Twenty years ago, Apple Computer faced a distribution colossus in the form of Microsoft-powered personal computers. But CEO Steve Jobs knew people hated having to learn MS-DOS just to type out a letter. So Apple made the user experience a selling feature, first by offering easy-to-use graphical operating systems and later supplying the coolest designs, from the one-piece iMac to the ultrathin MacBook Air laptop.

Every entrepreneur understands establishing a defensible niche, but you must push beyond that to grow. Toronto-based hamburger chain Lick's took on McDonald's with a chunky charcoal-grilled "homeburger" that made the Big Mac look small, and singing servers who make dining out a more personal experience than lining up at KFC. Now 30 years old, Lick's has 24 outlets and is expanding slowly but steadily across Canada.

The ultimate underdog, WestJet, became Canada's most valuable airline by stressing friendly service. With Air Canada staff known for their surly, civil-service demeanour (and heated strikes), WestJet promised crews that care, because they think like owners (and in fact are).

Examples such as these can help you spot opportunities to turn weaknesses into strengths. Is customer service a problem in your industry? Measure your service levels, then set the bar higher (remember FedEx's "absolutely positively" campaign?). Train your staff to go the extra mile -- and provide incentives to encourage them to do it every day.

Fill in gaps in your product line. If demand is growing for lower-cost products in your industry (or for higher-priced, higher-quality items), diversify your offerings by setting up new brands or distribution channels to meet these needs. If Indigo (Indigo, Chapters, Coles, and Chapters.,hotel chains, supermarkets and wireless companies can do it, you can too. Are customers bored with the same-old same-old in your industry? Mix it up. WestJet armed its flight crews with silly jokes ( "If you would all pay attention to the following safety demonstration -- we would be genuinely surprised") to put a laugh into every liftoff. In Halifax, Pete Luckett's Pete's Frootique introduced the colour, freshness and cheeky personality of an English country market into the tired grocery business -- and even a busker-in-residence.

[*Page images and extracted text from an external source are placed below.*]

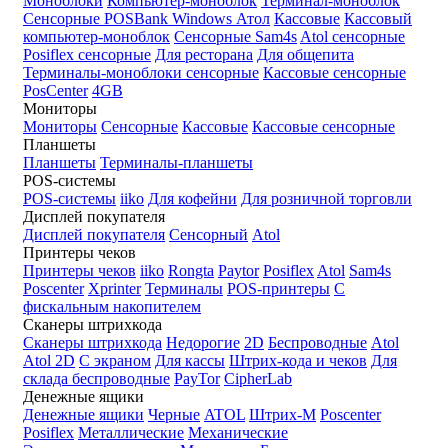
Моноблоки
Компьютер-моноблок
Терминал-моноблок
Сенсорные
POSBank
Windows
Атол
Кассовые
Кассовый
компьютер-моноблок
Сенсорные Sam4s
Atol сенсорные
Posiflex сенсорные
Для ресторана
Для общепита
Терминалы-моноблоки сенсорные
Кассовые сенсорные
PosCenter
4GB
Мониторы
Мониторы
Сенсорные
Кассовые
Кассовые сенсорные
Планшеты
Планшеты
Терминалы-планшеты
POS-системы
POS-системы
iiko
Для кофейни
Для розничной торговли
Дисплей покупателя
Дисплей покупателя
Сенсорный
Atol
Принтеры чеков
Принтеры чеков
iiko
Rongta
Paytor
Posiflex
Atol
Sam4s
Poscenter
Xprinter
Терминалы
POS-принтеры
С
фискальным накопителем
Сканеры штрихкода
Сканеры штрихкода
Недорогие
2D
Беспроводные
Atol
Atol 2D
С экраном
Для кассы
Штрих-кода и чеков
Для
склада беспроводные
PayTor
CipherLab
Денежные ящики
Денежные ящики
Черные
ATOL
Штрих-М
Poscenter
Posiflex
Металлические
Механические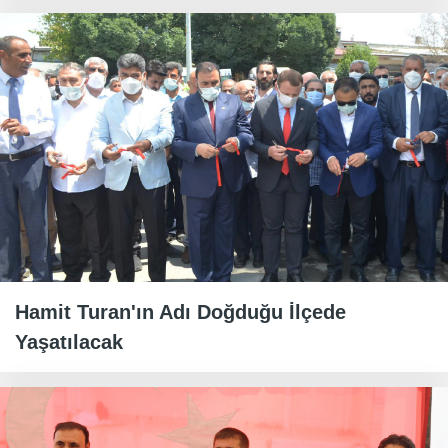
Hamit Turan'ın Adı Doğduğu İlçede
Yaşatılacak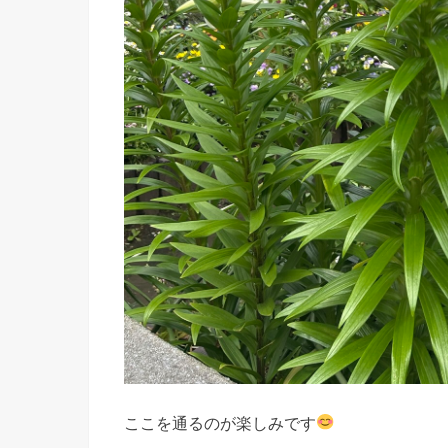
ここを通るのが楽しみです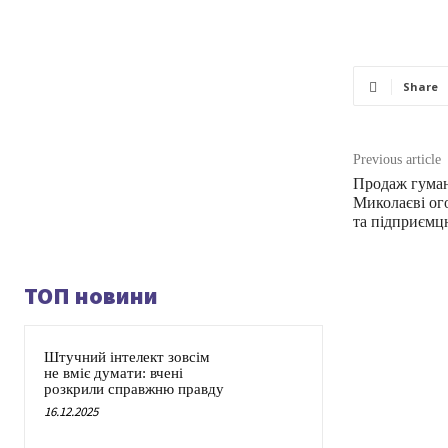
Share
Previous article
Продаж гуман
Миколаєві ог
та підприємц
ТОП новини
Штучний інтелект зовсім
не вміє думати: вчені
розкрили справжню правду
16.12.2025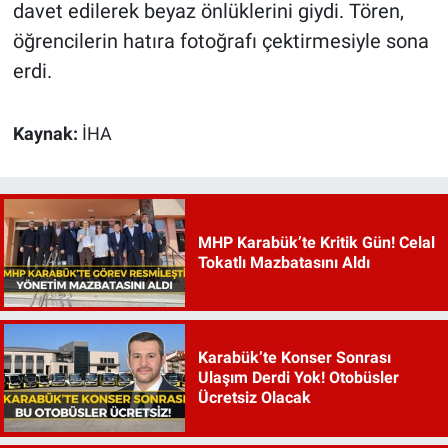
davet edilerek beyaz önlüklerini giydi. Tören,
öğrencilerin hatıra fotoğrafı çektirmesiyle sona
erdi.
Kaynak:
İHA
MHP Karabük’te Kritik Gün! Celal
Tokatlı Mazbatasını Aldı
Karabük’te Konser Sonrası
Ulaşım Derdi Yok! Otobüsler
Ücretsiz Olacak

Luckett's motto: "Be first, best or different."

Find more ways to give your customers what they want. After Apple upended the personal device market by inventing the sleek iPod, Jobs became an even bigger hero by forcing the record labels to accept his 99-cent price tag for downloading songs on iTunes.

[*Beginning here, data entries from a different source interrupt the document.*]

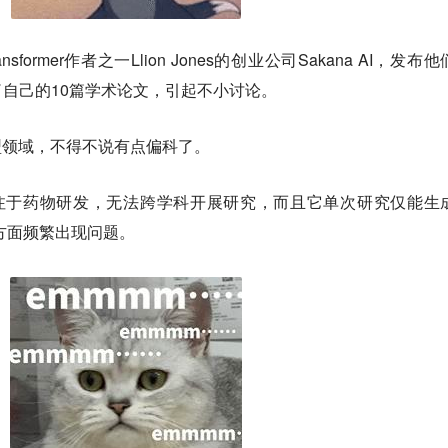
former作者之一Llion Jones的创业公司Sakana AI，发布
出场自带了自己的10篇学术论文，引起不小讨论。
型领域，不得不说有点偏科了。
专注于药物研发，无法跨学科开展研究，而且它单次研究仅能生
接方面频繁出现问题。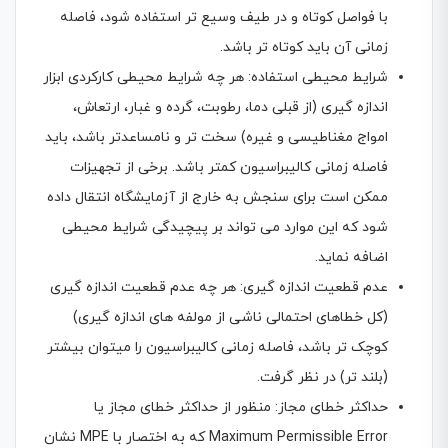
با فواصل کوتاه و در طیف وسیع تر استفاده شود، فاصله
زمانی آن باید کوتاه تر باشد.
شرایط محیطی استفاده: هر چه شرایط محیطی کارکردی ابزار
اندازه گیری (از قبلی دما، رطوبت، گرده و غبار، ارتعاش،
امواج مغناطیسی و غیره) سخت تر و نامساعدتر باشد، باید
فاصله زمانی کالیبراسیون کمتر باشد. برخی از تجهیزات
ممکن است برای سنجش به خارج از آزمایشگاه انتقال داده
شود که این موارد می تواند بر پیچیدگی شرایط محیطی
اضافه نماید.
عدم قطعیت اندازه گیری: هر چه عدم قطعیت اندازه گیری
(کل خطاهای احتمالی ناشی از مولفه های اندازه گیری)
کوچک تر باشد، فاصله زمانی کالیبراسیون را میتوان بیشتر
(بلند تر) در نظر گرفت.
حداکثر خطای مجاز: منظور از حداکثر خطای مجاز یا
Maximum Permissible Error که به اختصار با MPE نشان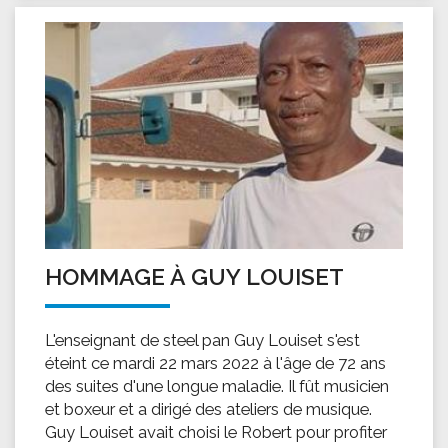
HOMMAGE À GUY LOUISET
L'enseignant de steel pan Guy Louiset s'est
éteint ce mardi 22 mars 2022 à l'âge de 72 ans
des suites d'une longue maladie. Il fût musicien
et boxeur et a dirigé des ateliers de musique.
Guy Louiset avait choisi le Robert pour profiter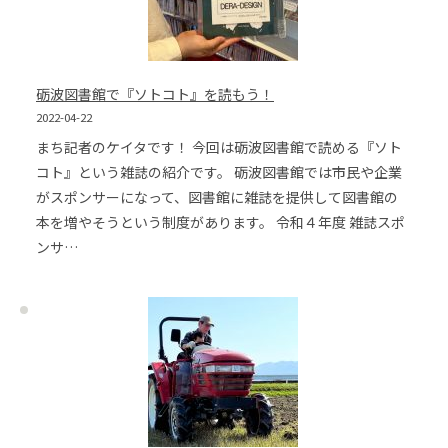
砺波図書館で『ソトコト』を読もう！
2022-04-22
まち記者のケイタです！ 今回は砺波図書館で読める『ソト
コト』という雑誌の紹介です。 砺波図書館では市民や企業
がスポンサーになって、図書館に雑誌を提供して図書館の
本を増やそうという制度があります。 令和４年度 雑誌スポ
ンサ…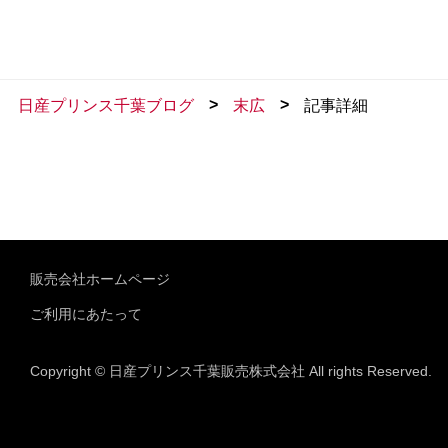
>
>
日産プリンス千葉ブログ
末広
記事詳細
販売会社ホームページ
ご利用にあたって
Copyright © 日産プリンス千葉販売株式会社 All rights Reserved.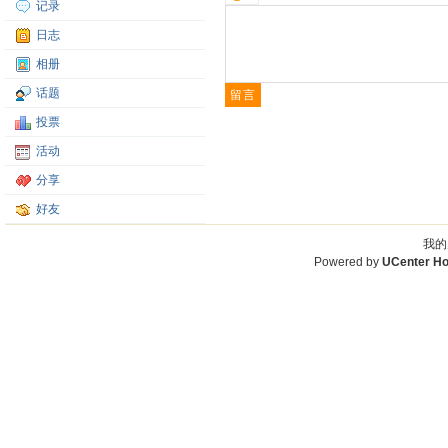
记录
日志
相册
话题
投票
活动
分享
好友
我的
Powered by
UCenter H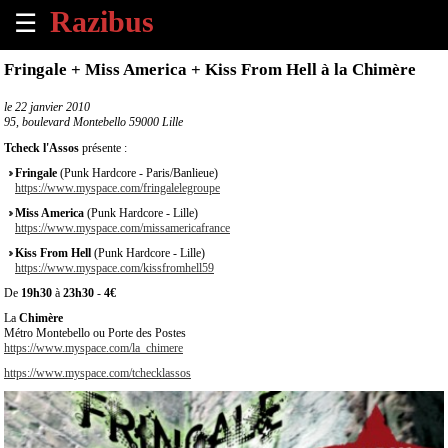
☰
×
Fringale + Miss America + Kiss From Hell à la Chimère
Accueil
le
22 janvier 2010
95, boulevard Montebello 59000 Lille
Tous
Tcheck l'Assos
présente :
les
Fringale
(Punk Hardcore - Paris/Banlieue)
évènements
https://www.myspace.com/fringalelegroupe
à
Miss America
(Punk Hardcore - Lille)
venir
https://www.myspace.com/missamericafrance
Kiss From Hell
(Punk Hardcore - Lille)
Annoncer
https://www.myspace.com/kissfromhell59
un
De
19h30
à
23h30
-
4€
évènement
La
Chimère
Métro Montebello ou Porte des Postes
Contact
https://www.myspace.com/la_chimere
https://www.myspace.com/tchecklassos
À
propos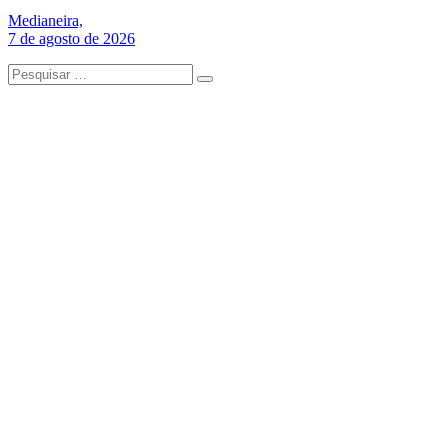
Medianeira,
7 de agosto de 2026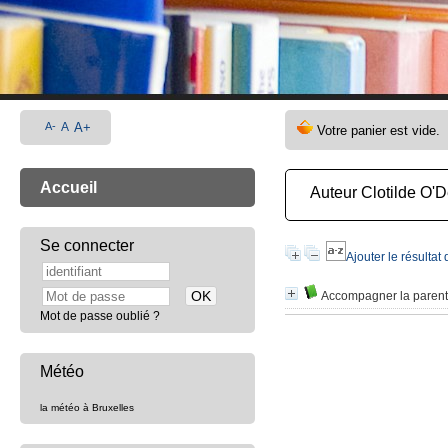
A-
A
A+
Accueil
Auteur Clotilde O'
Se connecter
Ajouter le résultat
Accompagner la parenta
Mot de passe oublié ?
Météo
la météo à Bruxelles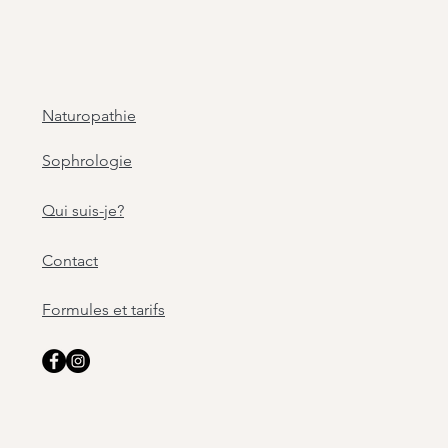
Naturopathie
Sophrologie
Qui suis-je?
Contact
Formules et tarifs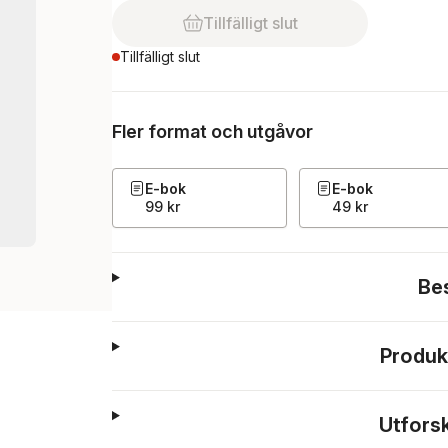
Tillfälligt slut
Tillfälligt slut
Fler format och utgåvor
E-bok
E-bok
99 kr
49 kr
Be
Produk
Utfors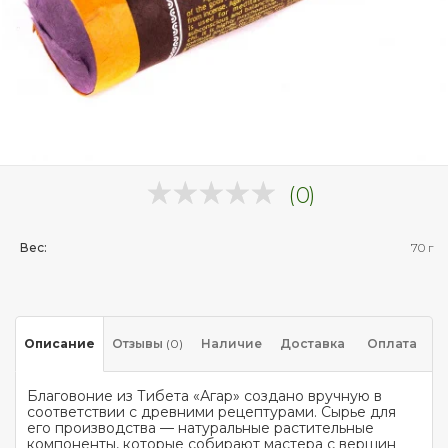
(0)
Вес:
70 г
Описание
Отзывы
(0)
Наличие
Доставка
Оплата
Благовоние из Тибета «Агар» создано вручную в
соответствии с древними рецептурами. Сырье для
его производства — натуральные растительные
компоненты, которые собирают мастера с вершин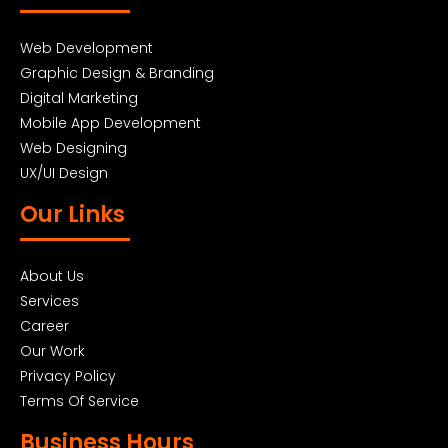
Web Development
Graphic Design & Branding
Digital Marketing
Mobile App Development
Web Designing
UX/UI Design
Our Links
About Us
Services
Career
Our Work
Privacy Policy
Terms Of Service
Business Hours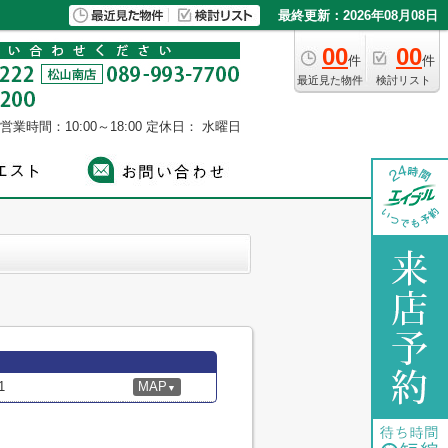
最終更新：2026年08月08日
00
00
件
件
最近見た物件
検討リスト
営業時間：10:00～18:00
定休日： 水曜日
1
MAP
▼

Loblaw's President's Choice built its reputation for quality by packing more chocolate-chips into its cookies than the national brands had ever done.

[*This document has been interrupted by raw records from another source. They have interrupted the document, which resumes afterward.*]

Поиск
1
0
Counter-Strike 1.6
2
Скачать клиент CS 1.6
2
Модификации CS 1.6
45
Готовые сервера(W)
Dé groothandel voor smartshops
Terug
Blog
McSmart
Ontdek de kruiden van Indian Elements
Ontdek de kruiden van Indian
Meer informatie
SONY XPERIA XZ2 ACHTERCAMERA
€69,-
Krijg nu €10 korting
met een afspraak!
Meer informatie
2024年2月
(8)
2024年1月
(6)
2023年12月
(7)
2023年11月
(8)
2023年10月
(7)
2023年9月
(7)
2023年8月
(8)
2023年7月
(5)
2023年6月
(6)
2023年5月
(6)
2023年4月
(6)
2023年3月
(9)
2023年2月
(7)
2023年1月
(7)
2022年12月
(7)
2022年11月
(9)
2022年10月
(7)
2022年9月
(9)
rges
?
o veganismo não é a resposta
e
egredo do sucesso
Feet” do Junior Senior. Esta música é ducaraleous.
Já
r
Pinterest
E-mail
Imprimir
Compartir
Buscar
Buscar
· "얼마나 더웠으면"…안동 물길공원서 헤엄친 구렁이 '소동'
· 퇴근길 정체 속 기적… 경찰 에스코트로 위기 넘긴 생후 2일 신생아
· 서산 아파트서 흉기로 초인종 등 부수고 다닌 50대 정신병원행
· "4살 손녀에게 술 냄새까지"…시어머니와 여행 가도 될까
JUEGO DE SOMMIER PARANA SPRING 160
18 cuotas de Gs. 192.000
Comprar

Many companies overcome customer mistrust (or unfamiliarity with new products and services) by offering no-quibble guarantees. If you don't like my product, take your money back; if you're not satisfied with my service, we'll keep trying till you are. The risk is low. As a business journalist, I get to ask indelicate questions, and one of my favourites is, "How often has someone taken you up on your guarantee?" The most common answer: "I'd have to check. No one has done it in a long time."

Transforming problems into strengths is a game-changing strategy. It may require updating your brand promise, or reinventing the whole business. Innovation has to spring from genuine customer need and must fit naturally with your company culture. But when you learn to redefine industry obstacles as custom-made opportunities, you find business gets easier. And a lot more fun.